Tout, la pensée, apparaît comme une fissure de la réalité. Ici et maintenant, il y a d’abord tout. Tout est d’abord tout sauf la réalité. Tout est ce qui s’échappe de la réalité, qui n’est encore rien.
Même quand tout apparaît, l’apparition n’est pas tout. Dans l’apparition de tout, il manque la réalité. Tout, la totalité, n’a pas de réalité. Ce qui apparaît ici et maintenant, la totalité, est d’abord une apparence.
Nous ne disposons pas de terme plus adapté pour décrire le mouvement de la pensée : il apparaît d’abord, et n’est qu’apparition. Mais il apparaît comme tout. La pensée qui apparaît d’abord est comme tout, parce que c’est d’abord toute la pensée qui s’échappe de la réalité. Ce phénomène valide la profonde différence entre apparence et essence, comme dans la dialectique de Platon à Hegel ; et il affirme que la pensée ne commence pas par la conscience, mais par toute la pensée, par l’esprit, contrairement à ce que semble avoir pensé Hegel.
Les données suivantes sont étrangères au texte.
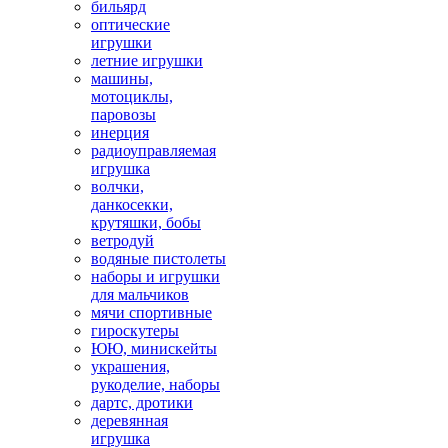
бильярд
оптические
игрушки
летние игрушки
машины,
мотоциклы,
паровозы
инерция
радиоуправляемая
игрушка
волчки,
данкосекки,
крутяшки, бобы
ветродуй
водяные пистолеты
наборы и игрушки
для мальчиков
мячи спортивные
гироскутеры
ЮЮ, минискейты
украшения,
рукоделие, наборы
дартс, дротики
деревянная
игрушка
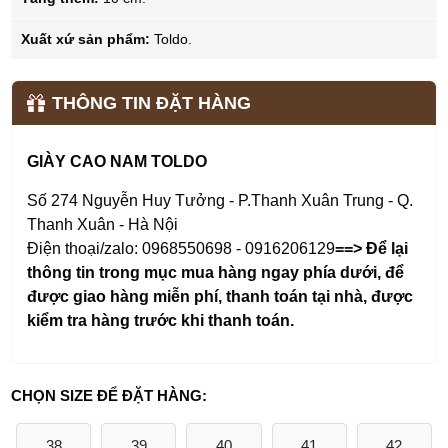
Xuất xứ sản phẩm:
Toldo.
THÔNG TIN ĐẶT HÀNG
GIÀY CAO NAM TOLDO
Số 274 Nguyễn Huy Tưởng - P.Thanh Xuân Trung - Q.
Thanh Xuân - Hà Nội
Điện thoại/zalo: 0968550698 - 0916206129
==> Để lại
thông tin trong mục mua hàng ngay phía dưới
,
để
được giao hàng miễn phí, thanh toán tại nhà, được
kiểm tra hàng trước khi thanh toán.
CHỌN SIZE ĐỂ ĐẶT HÀNG:
38
39
40
41
42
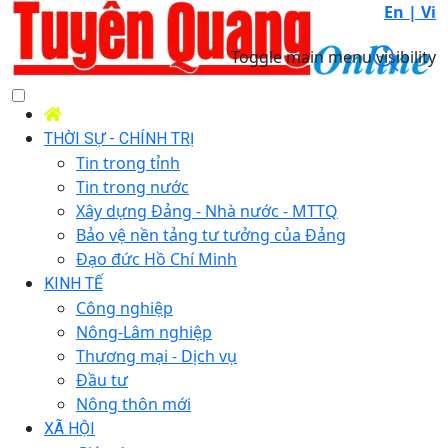
En |
Vi
Toggle main menu visibility
THỜI SỰ - CHÍNH TRỊ
Tin trong tỉnh
Tin trong nước
Xây dựng Đảng - Nhà nước - MTTQ
Bảo vệ nền tảng tư tưởng của Đảng
Đạo đức Hồ Chí Minh
KINH TẾ
Công nghiệp
Nông-Lâm nghiệp
Thương mại - Dịch vụ
Đầu tư
Nông thôn mới
XÃ HỘI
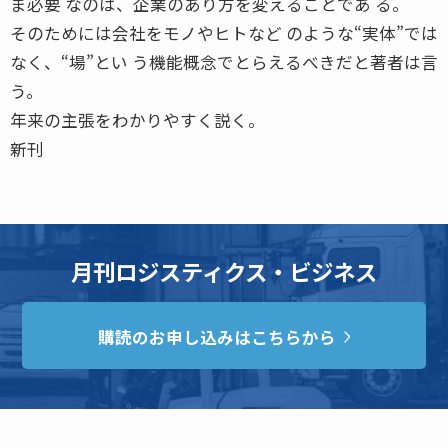
ま必要 なのは、企業のあり方を変えることであ る。
そのためには会社をモノやヒトなど のような“実体”では
なく、“場”とい う機能概念でとらえるべきだと著者は言
う。
年来の主張をわかりやすく説く。
新刊
月刊ロジスティクス・ビジネス
購読のお申し込みはこちらから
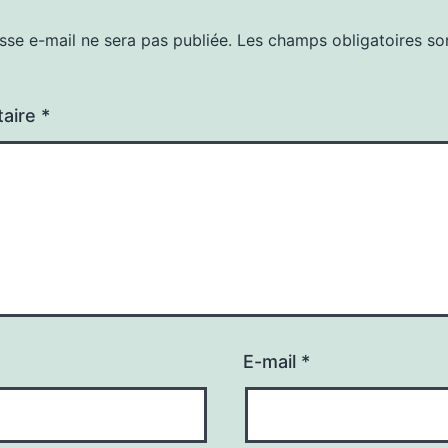
sse e-mail ne sera pas publiée.
Les champs obligatoires so
aire
*
E-mail
*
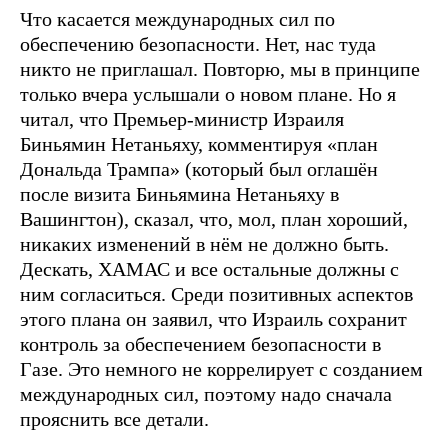
Что касается международных сил по
обеспечению безопасности. Нет, нас туда
никто не приглашал. Повторю, мы в принципе
только вчера услышали о новом плане. Но я
читал, что Премьер-министр Израиля
Биньямин Нетаньяху, комментируя «план
Дональда Трампа» (который был оглашён
после визита Биньямина Нетаньяху в
Вашингтон), сказал, что, мол, план хороший,
никаких изменений в нём не должно быть.
Дескать, ХАМАС и все остальные должны с
ним согласиться. Среди позитивных аспектов
этого плана он заявил, что Израиль сохранит
контроль за обеспечением безопасности в
Газе. Это немного не коррелирует с созданием
международных сил, поэтому надо сначала
прояснить все детали.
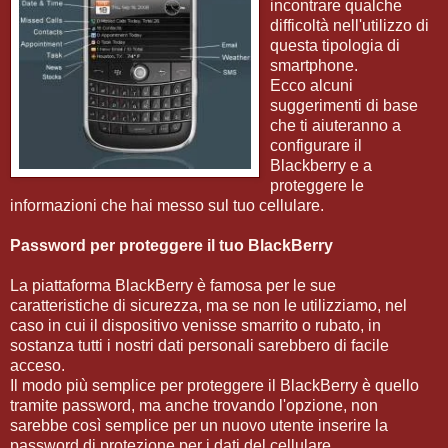
incontrare qualche
difficoltà nell'utilizzo di
questa tipologia di
smartphone.
Ecco alcuni
suggerimenti di base
che ti aiuteranno a
configurare il
Blackberry e a
proteggere le
informazioni che hai messo sul tuo cellulare.
Password per proteggere il tuo BlackBerry
La piattaforma BlackBerry è famosa per le sue
caratteristiche di sicurezza, ma se non le utilizziamo, nel
caso in cui il dispositivo venisse smarrito o rubato, in
sostanza tutti i nostri dati personali sarebbero di facile
acceso.
Il modo più semplice per proteggere il BlackBerry è quello
tramite password, ma anche trovando l'opzione, non
sarebbe così semplice per un nuovo utente inserire la
password di protezione per i dati del cellulare.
La contradiction de la scission de la réalité en pensée est d’abord la contradiction suivante : la pensée la plus immédiate est la médiation. La première pensée est tout, c’est-à-dire aussi bien toute la pensée qui échappe et tout ce qui sépare la réalité de nous. L’aliénation est ainsi le principe de la pensée. C’est l’aliénation – le fait que l’essence de ce qui est pensée change – qui est première. C’est l’aliénation qui génère d’abord la conscience et non l’inverse. C’est à travers l’aliénation que la conscience devient. C’est ensuite à travers l’aliénation que la conscience vise la réalité. Et c’est dans cette aliénation qui la sépare alors de la réalité que la conscience se dissout.
L’immédiateté est une apparence. On peut toujours trouver une médiation à quelque chose. La seule pensée sans médiation est toute la pensée, encore qu’il ne s’agisse là que d’une hypothèse de travail.
Le fait est une médiation entre réalité et pensée. En effet, la réalité apparaît comme un fait, mais comme le fait contient la pensée de cette réalité, il n’est déjà plus cette réalité ; et penser est un fait, mais faire une pensée, c’est déjà la réaliser, la finir. Le fait participe donc de la réalité et la nie, et de la pensée et la nie. C’est pourquoi le fait est devenu une hypothèse de travail si essentielle dans le drame de l’humanité.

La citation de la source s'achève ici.